CREST: Universal Safety Guardrails Through Cluster-Guided Cross-Lingual Transfer

TL;DR

CREST introduces a lightweight, universal multilingual safety classifier trained on 13 high-resource languages to cover 100 languages via cluster-guided cross-lingual transfer. By clustering languages in XLM-R embedding space and translating safety data, CREST achieves strong cross-lingual generalization with 0.5B parameters, enabling on-device deployment. Evaluations across six safety benchmarks demonstrate competitive performance with large guardrails and clear advantages over other small models, including robustness to code-switching and cultural contexts. The work highlights the feasibility and importance of language-agnostic safety systems that scale to global multilingual populations.

Abstract

Ensuring content safety in large language models (LLMs) is essential for their deployment in real-world applications.

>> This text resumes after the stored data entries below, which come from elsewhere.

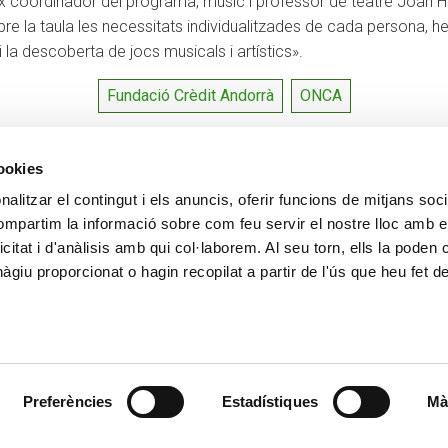
eix coordinador del programa, músic i professor de teatre Joan
re la taula les necessitats individualitzades de cada persona, h
la descoberta de jocs musicals i artístics».
Fundació Crèdit Andorrà
ONCA
cookies
alitzar el contingut i els anuncis, oferir funcions de mitjans socia
CONTACTE
MÉS CREAND
compartim la informació sobre com feu servir el nostre lloc amb e
+376 88 88 88
Govern Corpora
icitat i d'anàlisis amb qui col·laborem. Al seu torn, ells la poden
Actualitat
giu proporcionat o hagin recopilat a partir de l'ús que heu fet d
Espai premsa
Preferències
Estadístiques
Mà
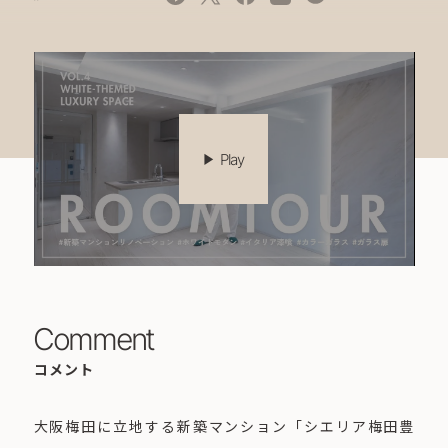
play_arrow
Play
Comment
コメント
大阪梅田に立地する新築マンション「シエリア梅田豊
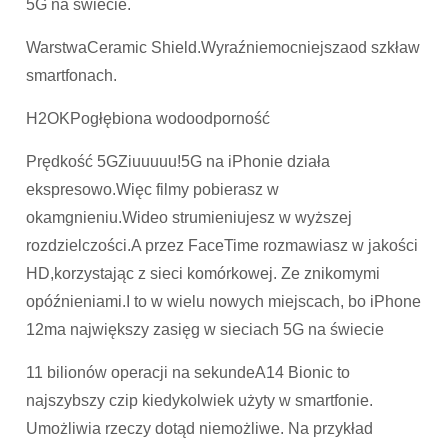
5G na świecie.
WarstwaCeramic Shield.Wyraźniemocniejszaod szkław
smartfonach.
H2OKPogłębiona wodoodporność
Prędkość 5GZiuuuuu!5G na iPhonie działa
ekspresowo.Więc filmy pobierasz w
okamgnieniu.Wideo strumieniujesz w wyższej
rozdzielczości.A przez FaceTime rozmawiasz w jakości
HD,korzystając z sieci komórkowej. Ze znikomymi
opóźnieniami.I to w wielu nowych miejscach, bo iPhone
12ma największy zasięg w sieciach 5G na świecie
11 bilionów operacji na sekundeA14 Bionic to
najszybszy czip kiedykolwiek użyty w smartfonie.
Umożliwia rzeczy dotąd niemożliwe. Na przykład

However, existing safety guardrails are predominantly tailored for high-resource languages, leaving a significant portion of the world's population underrepresented who communicate in low-resource languages. To address this, we introduce CREST (CRoss-lingual Efficient Safety Transfer), a parameter-efficient multilingual safety classification model that supports 100 languages with only 0.5B parameters. By training on a strategically chosen subset of only 13 high-resource languages, our model utilizes cluster-based cross-lingual transfer from a few to 100 languages, enabling effective generalization to both unseen high-resource and low-resource languages. This approach addresses the challenge of limited training data in low-resource settings. We conduct comprehensive evaluations across six safety benchmarks to demonstrate that CREST outperforms existing state-of-the-art guardrails of comparable scale and achieves competitive results against models with significantly larger parameter counts (2.5B parameters and above). Our findings highlight the limitations of language-specific guardrails and underscore the importance of developing universal, language-agnostic safety systems that can scale effectively to serve global populations.

Paper Structure

This paper contains 35 sections, 2 equations, 5 figures, 10 tables.

Figures (5)

  • Figure 1: Demonstrating the critical multilingual safety gap in current guardrails that effectively block harmful content in high-resource languages, but fail for identical queries in low-resource languages.
  • Figure 2: Languages are clustered into 8 groups based on representational similarity derived from XLM-R embeddings. Within each cluster, high-resource languages selected for training are shown in Blue, and low-resource languages used for evaluation are shown in Red.
  • Figure 3: Average F1 scores of the Crest-Base and Crest-Large across six benchmarks given in Section \ref{['sec:experiments']}. Scores are reported on both ID and OOD_Low languages.
  • Figure 4: Average F1 performance of models across 15 Indic languages trained on one representative Indic language from each resource category.
  • Figure 5: t-SNE visualization of sentence-level embeddings from 11 languages, forming two visually distinct clusters, based on their linguistic similarity. While individual sentence embeddings are shown here for illustrative purposes, clustering across all 100 languages is performed using the mean embedding per language.